— Your objective —
State how many lines in the listing below contain the word "chronometre", and write nothing else.
[Opening Exercise materials section]
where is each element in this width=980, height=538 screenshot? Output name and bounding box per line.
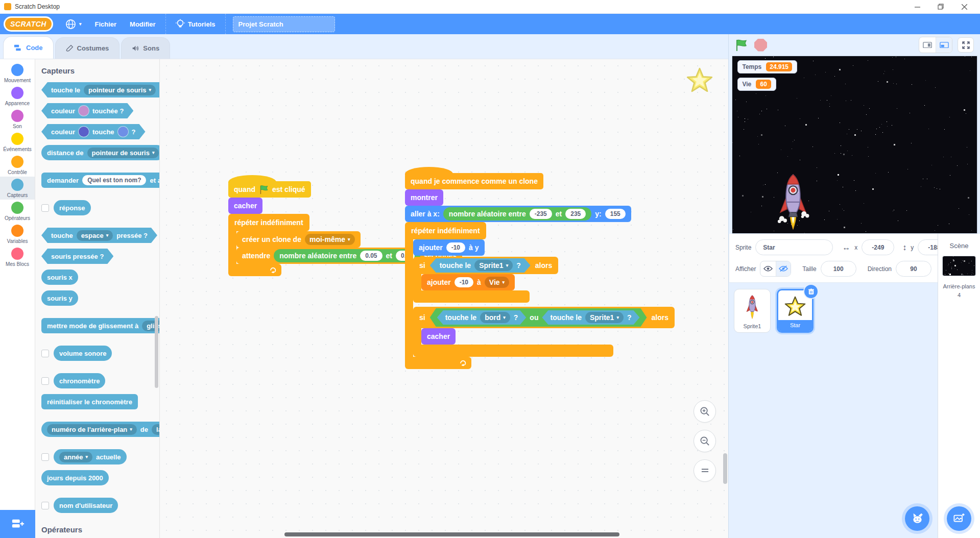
code-workspace[interactable]: quand est cliqué cacher répéter indéfini… [160,59,728,538]
block-touche-le-sprite1[interactable]: touche leSprite1? [430,258,531,273]
block-ou[interactable]: touche lebord? ou touche leSprite1? [430,308,647,327]
c-block-bottom[interactable] [413,345,613,357]
green-flag-button[interactable] [735,39,748,52]
block-quand-drapeau-clique[interactable]: quand est cliqué [228,181,311,198]
block-nombre-aleatoire[interactable]: nombre aléatoire entre0.05et0.5 [274,249,420,262]
close-button[interactable] [952,0,976,13]
dropdown-sprite1[interactable]: Sprite1 [474,260,513,271]
menu-edit[interactable]: Modifier [123,15,162,33]
block-souris-x[interactable]: souris x [41,270,78,285]
language-selector[interactable]: ▾ [59,14,88,35]
dropdown-la-scene[interactable]: la scène [152,424,160,435]
dropdown-espace[interactable]: espace [77,230,113,241]
tab-code[interactable]: Code [3,36,54,59]
monitor-checkbox[interactable] [41,350,49,357]
script-when-clone-starts[interactable]: quand je commence comme un clone montrer… [405,166,675,369]
block-distance-de[interactable]: distance depointeur de souris [41,145,160,160]
block-touche-le-sprite1[interactable]: touche leSprite1? [542,310,639,325]
category-controle[interactable]: Contrôle [0,154,35,177]
block-creer-clone[interactable]: créer un clone demoi-même [236,231,361,248]
small-stage-button[interactable] [919,37,936,53]
horizontal-scrollbar[interactable] [284,532,619,536]
monitor-checkbox[interactable] [41,204,49,212]
dropdown-vie[interactable]: Vie [485,277,509,288]
dropdown-pointeur-de-souris[interactable]: pointeur de souris [87,148,159,158]
x-position-field[interactable]: -249 [862,239,894,255]
dropdown-bord[interactable]: bord [480,312,510,323]
block-montrer[interactable]: montrer [405,189,443,206]
block-jours-depuis-2000[interactable]: jours depuis 2000 [41,470,109,485]
direction-field[interactable]: 90 [896,261,931,277]
block-repeter-indefiniment[interactable]: répéter indéfiniment ajouter-10à y si to… [405,222,675,369]
color-swatch[interactable] [79,127,89,137]
block-quand-je-commence-clone[interactable]: quand je commence comme un clone [405,173,543,189]
dropdown-annee[interactable]: année [59,452,92,462]
zoom-out-button[interactable] [694,430,716,452]
large-stage-button[interactable] [936,37,952,53]
block-reinitialiser-chronometre[interactable]: réinitialiser le chronomètre [41,394,138,409]
menu-tutorials[interactable]: Tutoriels [169,14,222,34]
block-reponse[interactable]: réponse [54,200,91,215]
block-couleur-touche-couleur[interactable]: couleurtouche? [41,124,146,139]
menu-file[interactable]: Fichier [88,15,123,33]
block-cacher[interactable]: cacher [228,198,262,214]
project-name-input[interactable] [233,16,335,32]
monitor-checkbox[interactable] [41,453,49,461]
monitor-checkbox[interactable] [41,377,49,385]
number-input[interactable]: 235 [565,209,586,219]
block-touche-pressee[interactable]: toucheespacepressée ? [41,228,157,243]
dropdown-pointeur-de-souris[interactable]: pointeur de souris [84,85,156,95]
category-operateurs[interactable]: Opérateurs [0,200,35,223]
block-annee-actuelle[interactable]: annéeactuelle [54,449,127,464]
backdrop-thumbnail[interactable] [942,256,976,276]
block-souris-y[interactable]: souris y [41,290,78,306]
variable-monitor-vie[interactable]: Vie 60 [737,78,777,91]
block-si-touche-bord-ou-sprite1[interactable]: si touche lebord? ou touche leSprite1? a… [413,307,675,357]
rocket-sprite[interactable] [774,173,812,232]
block-souris-pressee[interactable]: souris pressée ? [41,249,113,264]
hide-sprite-button[interactable] [776,261,791,276]
add-extension-button[interactable] [0,510,35,538]
sprite-card-sprite1[interactable]: Sprite1 [734,289,771,333]
category-capteurs[interactable]: Capteurs [0,177,35,200]
block-nom-utilisateur[interactable]: nom d'utilisateur [54,498,118,513]
category-variables[interactable]: Variables [0,223,35,246]
block-touche-le[interactable]: touche lepointeur de souris? [41,82,160,97]
tab-costumes[interactable]: Costumes [55,37,120,59]
block-ajouter-a-y[interactable]: ajouter-10à y [413,239,485,256]
c-block-bottom[interactable] [413,290,530,303]
add-sprite-button[interactable] [905,506,929,531]
text-input-field[interactable]: Quel est ton nom? [82,175,146,185]
fullscreen-button[interactable] [958,37,974,53]
monitor-checkbox[interactable] [41,502,49,509]
block-chronometre[interactable]: chronomètre [54,373,105,388]
sprite-name-input[interactable] [755,239,833,255]
number-input[interactable]: -10 [455,277,473,287]
block-cacher[interactable]: cacher [421,328,456,345]
color-swatch[interactable] [118,127,128,137]
c-block-bottom[interactable] [228,264,281,276]
show-sprite-button[interactable] [760,261,775,276]
color-swatch[interactable] [79,106,89,116]
block-couleur-touchee[interactable]: couleurtouchée ? [41,103,133,118]
number-input[interactable]: -10 [446,242,465,253]
category-son[interactable]: Son [0,108,35,131]
stage[interactable]: Temps 24.915 Vie 60 [732,56,977,234]
stop-button[interactable] [754,39,767,52]
category-mes-blocs[interactable]: Mes Blocs [0,246,35,268]
block-nombre-aleatoire[interactable]: nombre aléatoire entre-235et235 [443,207,591,221]
zoom-reset-button[interactable] [694,459,716,482]
category-mouvement[interactable]: Mouvement [0,62,35,85]
block-ajouter-a-vie[interactable]: ajouter-10àVie [421,274,515,290]
size-field[interactable]: 100 [821,261,856,277]
delete-sprite-button[interactable] [804,285,818,298]
c-block-bottom[interactable] [405,357,471,369]
block-touche-le-bord[interactable]: touche lebord? [437,310,527,325]
zoom-in-button[interactable] [694,400,716,423]
block-si-touche-sprite1[interactable]: si touche leSprite1? alors ajouter-10àVi… [413,257,558,303]
variable-monitor-temps[interactable]: Temps 24.915 [737,60,798,74]
sprite-card-star[interactable]: Star [777,289,814,333]
add-backdrop-button[interactable] [947,506,971,531]
scratch-logo[interactable]: SCRATCH [5,18,52,30]
block-aller-a-xy[interactable]: aller à x: nombre aléatoire entre-235et2… [405,206,631,222]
[Closing Exercise materials section]
— Response —
2